Enkidu ne peut pas résister aux appels de son ami et les deux héros, poussés par la soif inaltérable de la gloire immortelle, tuent Humbaba. La démesure* de leur héroïsme se révélera dans une seconde épreuve, celle d'abattre le Taureau céleste, bête monstrueuse qui ravage le pays. Une fois l'animal dépecé, Enkidu en lance une patte au visage d'Ishtar, déesse amoureuse, répudiée de Gilgamesh, en lui criant: «Si seulement je t'avais attrapée, toi aussi, je t'en aurais fait autant! Je t'aurais suspendu aux bras sa tripaille! » Le nouveau «civilisé» n'a pas encore pu prendre conscience des frontières de son action et des limites de son être, La prudence, qu'il avait manifestée au début, s'estompe comme si elle n'avait été que ruse et habilité de la raison. Celle-ci n'est pas encore visitée par l'expérience de la mort qui ouvre à l'interrogation et à l'invention éthique.
Un destin mortel
Lorsque les deux héros sont au comble de leur démesure, l'avènement imprévu de la maladie et de la mort d'Enkidu les frappe de plein fouet. Le premier concerné est le héros souffrant lui-même qui ne veut pas mourir et se révolte contre son sort. Il dirige son indignation contre ceux qui l'ont le plus aidé, c'est-à-dire contre le chasseur qui l'avait découvert dans le désert, contre la courtisane, qui lui avait ouvert la voie à un autre mode de vie, et même contre son meilleur ami Gilgamesh dont il se sent rejeté: «Comme il me l'avait promis à Uruk, il m'était venu en aide lorsque j'avais peur de me battre. Mais lui, lui m'avait alors secouru, m'a abandonné à cette heure. Et pourtant, toi et moi, ne devions-nous pas rester inséparables !» Il se crut invincible et dénia la mort. Et pourtant, il fut touché mortellement et ne sut comprendre. À la mort de son compagnon de lutte, Gilgamesh est inconsolable et son désespoir, immense. S'identifiant à son ami, il éprouve sa vulnérabilité et expérimente les limites de son être mortel. Lui, ne pourra désormais plus dénier la mort:
Enkidu, mon ami, que tant je chérissais
Et qui avait avec moi traversé tant d'épreuves,
Le sort commun à tous les hommes
L'a terrassé!
Six jours et sept nuits, je l'ai pleuré
[ ... ]
Alors, je me suis mis à craindre et redouter la mort
Et à vagabonder par la steppe !
[ ... ]
Mon ami, que je chérissais, Est redevenu argile!
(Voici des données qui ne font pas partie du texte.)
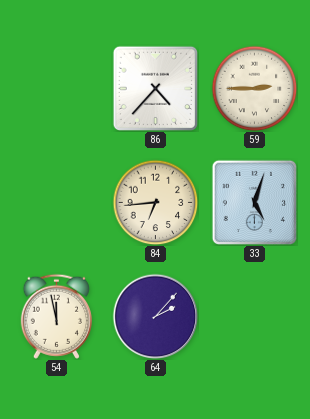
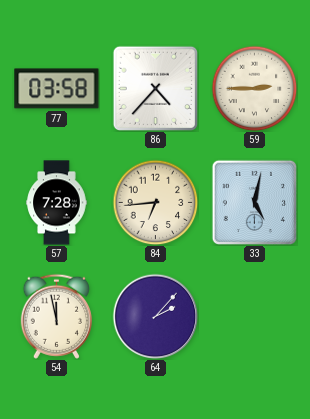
77: none -> 03:58
57: none -> 7:28
33: 5:03 -> 5:02
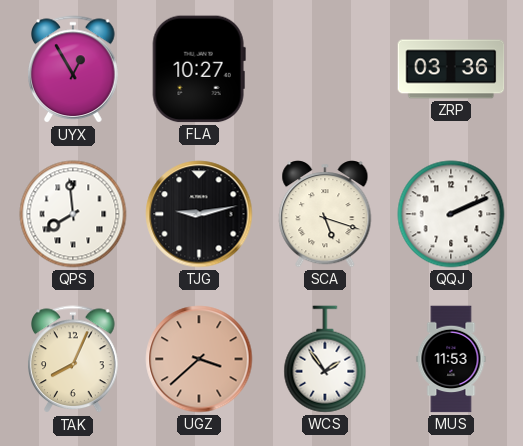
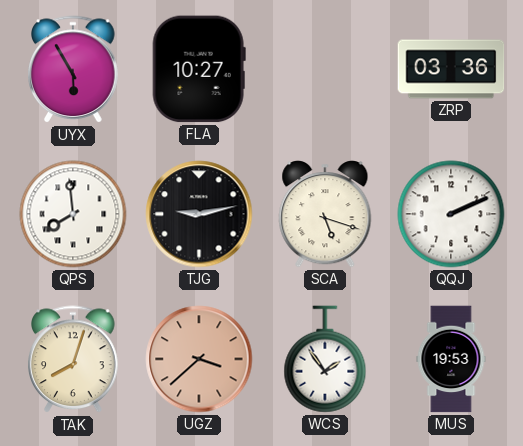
UYX: 12:55 -> 5:55
TAK: 8:04 -> 8:03
MUS: 11:53 -> 19:53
Et moi, ne me faudrait-il pas comme lui.
Me coucher
Pour ne plus me relever,
Jamais, jamais. (12)
Ainsi Gilgamesh se rend compte de la vanité de l'immortalité* glorieuse des héros. Il abandonne ce rêve inaccessible et choisit la voie de l'errance à travers le monde à la recherche du secret d'une vie terrestre qui n'aura pas de fin. Il ne dénie pas la mort, mais il veut la vaincre ou la contourner. Durant son périple, Siduri, une tavernière, lui chante les bienfaits de la vie quotidienne et lui enseigne les joies de la proximité des êtres:
«Pourquoi rôdes-tu Gilgamesh? La vie sans fin que tu cherches, tu ne la trouveras jamais. Quand les dieux ont créé les hommes, ils leur ont assigné la mort, se réservant l'immortalité à eux seuls. Toi, plutôt, remplis la panse; demeure en gaieté, jour et nuit;. accoutre-toi d'habits bien propres; lave-toi, baigne-toi, regarde tendrement Ion petit qui te tient par la main, et fais le bonheur de ta femme serrée contre toi. Car telle est l'unique perspective des hommes.»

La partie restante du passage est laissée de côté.